3.02.2018

finished reading

I LOVE THIS BOOK! It begins with the birth in 1945 and advances by sevens through the years of Cyril Avery's life. I laughed. I cried. I was outraged at the intolerance of society. I was drawn into the story. A theme of the novel is Cyril's homosexuality. A theme of the novel is love--family, friends, and romantic. It's a poignant and somewhat intense look at man's hidden desires, and in this case, the man is Cyril. And I would add that Ireland is as much a character as any person in the book. The evolution of Cyril is the evolution of Ireland.

From the publisher:
Cyril Avery is not a real Avery or at least that’s what his adoptive parents tell him. And he never will be. But if he isn’t a real Avery, then who is he?

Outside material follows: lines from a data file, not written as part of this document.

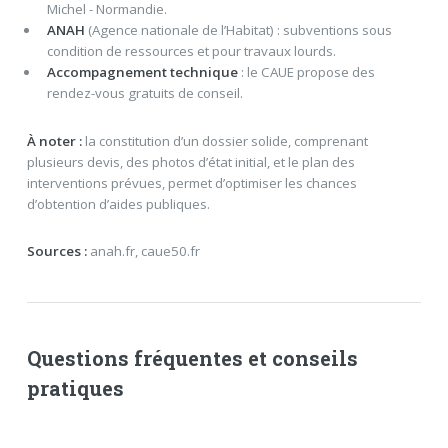
Michel - Normandie.
ANAH
(Agence nationale de l’Habitat) : subventions sous
condition de ressources et pour travaux lourds.
Accompagnement technique
: le CAUE propose des
rendez-vous gratuits de conseil.
À noter :
la constitution d’un dossier solide, comprenant
plusieurs devis, des photos d’état initial, et le plan des
interventions prévues, permet d’optimiser les chances
d’obtention d’aides publiques.
Sources :
anah.fr, caue50.fr
Questions fréquentes et conseils
pratiques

Born out of wedlock to a teenage girl cast out from her rural Irish community and adopted by a well-to-do if eccentric Dublin couple via the intervention of a hunchbacked Redemptorist nun, Cyril is adrift in the world, anchored only tenuously by his heartfelt friendship with the infinitely more glamorous and dangerous Julian Woodbead.

At the mercy of fortune and coincidence, he will spend a lifetime coming to know himself and where he came from – and over his three score years and ten, will struggle to discover an identity, a home, a country and much more.